Fue su esposo el famoso ‘Trompoloco’, propietario de la Radio Guaimaral y columnista de La Opinión en los años 60 y 70 y ex-alcalde de la ciudad, quien fuera muerto en un confuso incidente en 1977.

De ese hogar nacieron tres hijos, Natacha, Vivian (Millita) y Carlos Eduardo, ampliamente conocidos en nuestra sociedad, quienes le sobreviven.
(La Opinión)


Julieta Fernández de Faillace





Doña Julieta Fernández de Faillace nació el 25 de agosto de 1928 en San Juan del Cesar, en ese entonces municipio del Magdalena, hoy de la Guajira. Falleció esta apreciada dama de la sociedad cucuteña, a la edad de casi cumplir 89 años, en Cúcuta de forma repentina el 8 de julio de 2017.

Conoció a quien sería su esposo, el médico y ganadero Humberto Faillace, en el matrimonio de un compañero de estudios en Valledupar, unión que se formalizó en 1949 en su ciudad natal.

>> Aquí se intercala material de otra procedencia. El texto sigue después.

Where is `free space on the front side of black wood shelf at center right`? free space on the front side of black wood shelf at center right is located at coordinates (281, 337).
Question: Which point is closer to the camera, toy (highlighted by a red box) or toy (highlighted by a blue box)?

La pareja se radicó en Cúcuta y de su unión nacieron sus tres hijos, Ricardo, Sylvia y Claudia, todos apreciados profesionales radicados en Cúcuta y París, Francia.

Amante y defensora de la cultura musical de su tierra, era paisana y amiga personal del juglar Rafael Escalona y tía abuela del acordeonero de Diomedes Díaz, Juancho Rois.

De gran trato con sus familiares y amigos, en Cúcuta participó activamente durante su vida en diversas actividades de solidaridad social, siendo muy apreciada en la sociedad local.

Su repentino deceso fue muy lamentado por sus amigos y conocidos quienes reconocieron en ella sus altas calidades humanas y familiares. (La Opinión) 



Después de haber terminado este documento biográfico me siento interiormente satisfecho, alegre y profundamente emocionado por recordar la vida de estos bellos seres de nuestra región, donde se manifiesta el temple y formación de nuestras mujeres. Agradezco a hijos, familiares y amigos de ellas, quienes ayudaron con los recuerdos y su información.